YOUR TASK
A faithful transcription of all the entries below is needed, without the pictures.

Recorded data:
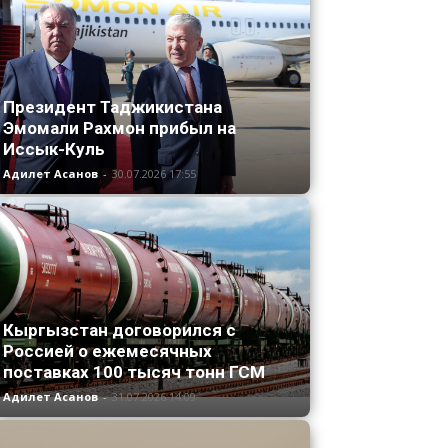
Президент Таджикистана
Эмомали Рахмон прибыл на
Иссык-Куль
Адилет Асанов
-
30.07.2026 17:55
Кыргызстан договорился с
Россией о ежемесячных
поставках 100 тысяч тонн ГСМ
Адилет Асанов
-
31.07.2026 14:09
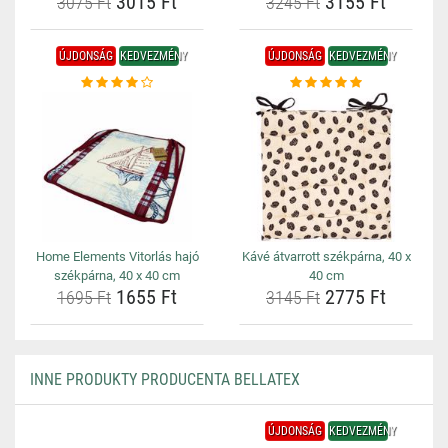
3015 Ft
3155 Ft
3075 Ft
3245 Ft
ÚJDONSÁG
KEDVEZMÉNY
ÚJDONSÁG
KEDVEZMÉNY
Home Elements Vitorlás hajó
Kávé átvarrott székpárna, 40 x
székpárna, 40 x 40 cm
40 cm
1655 Ft
2775 Ft
1695 Ft
3145 Ft
INNE PRODUKTY PRODUCENTA BELLATEX
ÚJDONSÁG
KEDVEZMÉNY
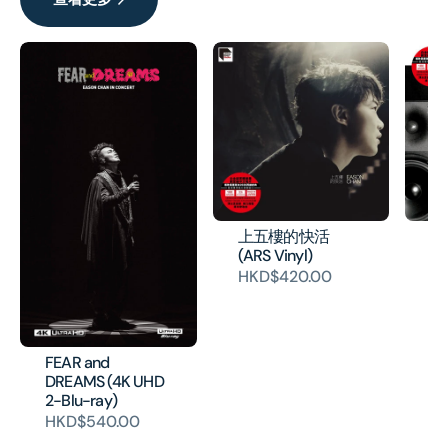
上五樓的快活
怎麼
(ARS Vinyl)
H
HKD$420.00
FEAR and
DREAMS (4K UHD
2-Blu-ray)
HKD$540.00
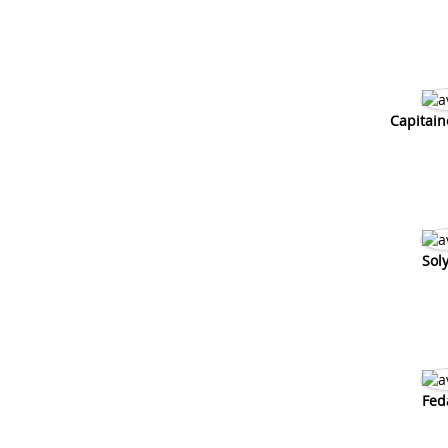
Ma moto demare a froid pas a chaud
Elystar ne demarre plus
Ma 103 calle quand elle est chaude
103 broute quand elle est chaude
Capitain
Sol
Fed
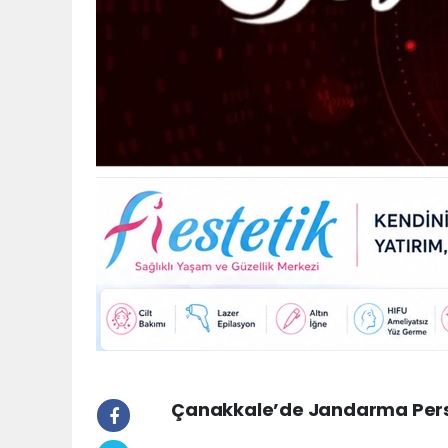
Çanakkale’de Jandarma Pers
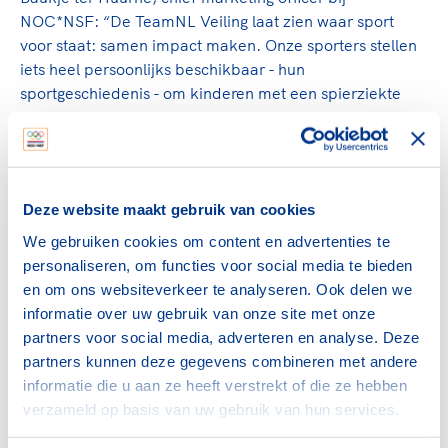
NOC*NSF: “De TeamNL Veiling laat zien waar sport
voor staat: samen impact maken. Onze sporters stellen
iets heel persoonlijks beschikbaar - hun
sportgeschiedenis - om kinderen met een spierziekte
perspectief te geven. Dat Frédérique Matla de cheque
hier bij het Glazen Huis mag overhandigen, maakt deze
samenwerking extra betekenisvol.”
De
TeamNL Veiling
is een initiatief van NOC*NSF en
Deze website maakt gebruik van cookies
werd georganiseerd in samenwerking met
We gebruiken cookies om content en advertenties te
MatchWornShirt.
personaliseren, om functies voor social media te bieden
en om ons websiteverkeer te analyseren. Ook delen we
Met de overhandiging van de cheque bij het Glazen Huis
informatie over uw gebruik van onze site met onze
komt de TeamNL Veiling 2025 tot een mooie afsluiting —
partners voor social media, adverteren en analyse. Deze
met sport als verbindende kracht en een concrete
partners kunnen deze gegevens combineren met andere
bijdrage aan een toekomst waarin kinderen met een
informatie die u aan ze heeft verstrekt of die ze hebben
spierziekte meer perspectief krijgen.
verzameld op basis van uw gebruik van hun services.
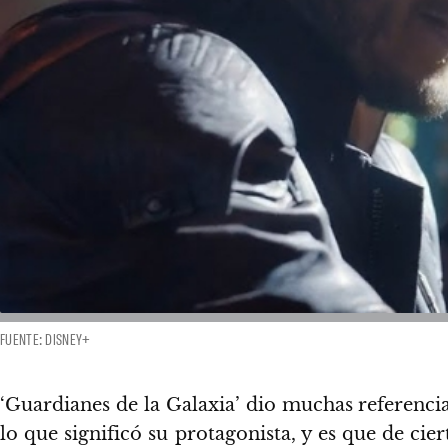
FUENTE: DISNEY+
‘Guardianes de la Galaxia’ dio muchas referencia
lo que significó su protagonista, y es que de ci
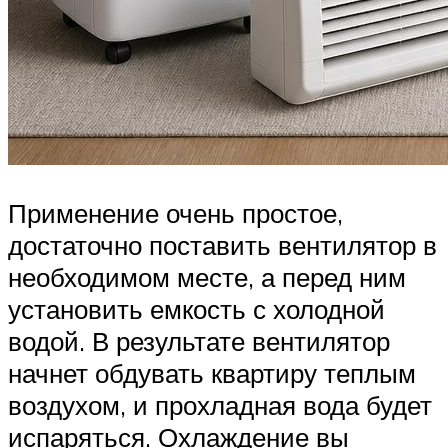
Применение очень простое,
достаточно поставить вентилятор в
необходимом месте, а перед ним
установить емкость с холодной
водой. В результате вентилятор
начнет обдувать квартиру теплым
воздухом, и прохладная вода будет
испаряться. Охлаждение вы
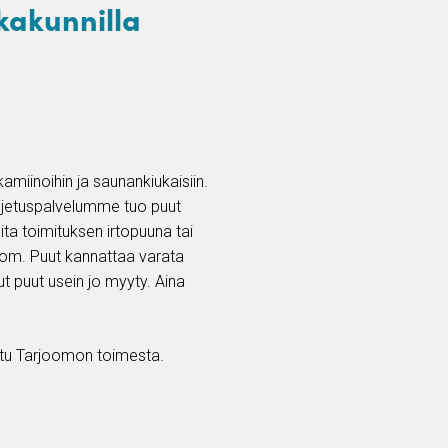
kkakunnilla
kamiinoihin ja saunankiukaisiin.
uljetuspalvelumme tuo puut
lita toimituksen irtopuuna tai
 Huom. Puut kannattaa varata
ut puut usein jo myyty. Aina
ettu Tarjoomon toimesta.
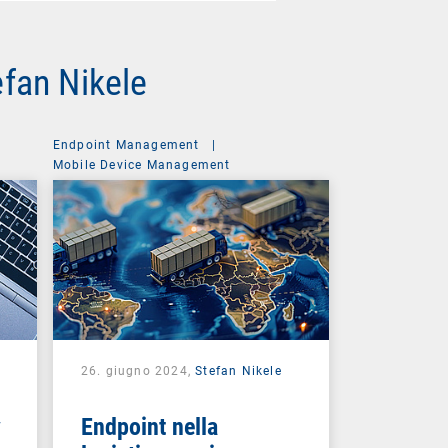
tefan Nikele
Endpoint Management
|
Mobile Device Management
26. giugno 2024,
Stefan Nikele
y
Endpoint nella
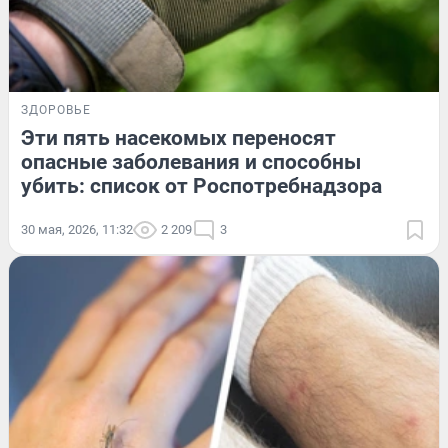
ЗДОРОВЬЕ
Эти пять насекомых переносят
опасные заболевания и способны
убить: список от Роспотребнадзора
30 мая, 2026, 11:32
2 209
3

EXERCISE RESPONSE
Президент Таджикистана
Эмомали Рахмон прибыл на
Иссык-Куль
Адилет Асанов
-
30.07.2026 17:55
Кыргызстан договорился с
Россией о ежемесячных
поставках 100 тысяч тонн ГСМ
Адилет Асанов
-
31.07.2026 14:09
3015 Ft
3155 Ft
3075 Ft
3245 Ft
ÚJDONSÁG
KEDVEZMÉNY
ÚJDONSÁG
KEDVEZMÉNY
Home Elements Vitorlás hajó
Kávé átvarrott székpárna, 40 x
székpárna, 40 x 40 cm
40 cm
1655 Ft
2775 Ft
1695 Ft
3145 Ft
INNE PRODUKTY PRODUCENTA BELLATEX
ÚJDONSÁG
KEDVEZMÉNY
上五樓的快活
怎麼
(ARS Vinyl)
H
HKD$420.00
FEAR and
DREAMS (4K UHD
2-Blu-ray)
HKD$540.00
Ma moto demare a froid pas a chaud
Elystar ne demarre plus
Ma 103 calle quand elle est chaude
103 broute quand elle est chaude
Capitain
Sol
Fed
Çanakkale’de Jandarma Pers
NOC*NSF: “De TeamNL Veiling laat zien waar sport
voor staat: samen impact maken. Onze sporters stellen
iets heel persoonlijks beschikbaar - hun
sportgeschiedenis - om kinderen met een spierziekte
perspectief te geven. Dat Frédérique Matla de cheque
hier bij het Glazen Huis mag overhandigen, maakt deze
samenwerking extra betekenisvol.”
De
TeamNL Veiling
is een initiatief van NOC*NSF en
Deze website maakt gebruik van cookies
werd georganiseerd in samenwerking met
We gebruiken cookies om content en advertenties te
MatchWornShirt.
personaliseren, om functies voor social media te bieden
en om ons websiteverkeer te analyseren. Ook delen we
Met de overhandiging van de cheque bij het Glazen Huis
informatie over uw gebruik van onze site met onze
komt de TeamNL Veiling 2025 tot een mooie afsluiting —
partners voor social media, adverteren en analyse. Deze
met sport als verbindende kracht en een concrete
partners kunnen deze gegevens combineren met andere
bijdrage aan een toekomst waarin kinderen met een
informatie die u aan ze heeft verstrekt of die ze hebben
spierziekte meer perspectief krijgen.
verzameld op basis van uw gebruik van hun services.
FUENTE: DISNEY+
‘Guardianes de la Galaxia’ dio muchas referencia
lo que significó su protagonista, y es que de ci
Применение очень простое,
достаточно поставить вентилятор в
необходимом месте, а перед ним
установить емкость с холодной
водой. В результате вентилятор
начнет обдувать квартиру теплым
воздухом, и прохладная вода будет
испаряться. Охлаждение вы
kkakunnilla
kamiinoihin ja saunankiukaisiin.
uljetuspalvelumme tuo puut
lita toimituksen irtopuuna tai
 Huom. Puut kannattaa varata
ut puut usein jo myyty. Aina
ettu Tarjoomon toimesta.
tefan Nikele
Endpoint Management
|
Mobile Device Management
26. giugno 2024,
Stefan Nikele
y
Endpoint nella
ЗДОРОВЬЕ
Эти пять насекомых переносят
опасные заболевания и способны
убить: список от Роспотребнадзора
30 мая, 2026, 11:32
2 209
3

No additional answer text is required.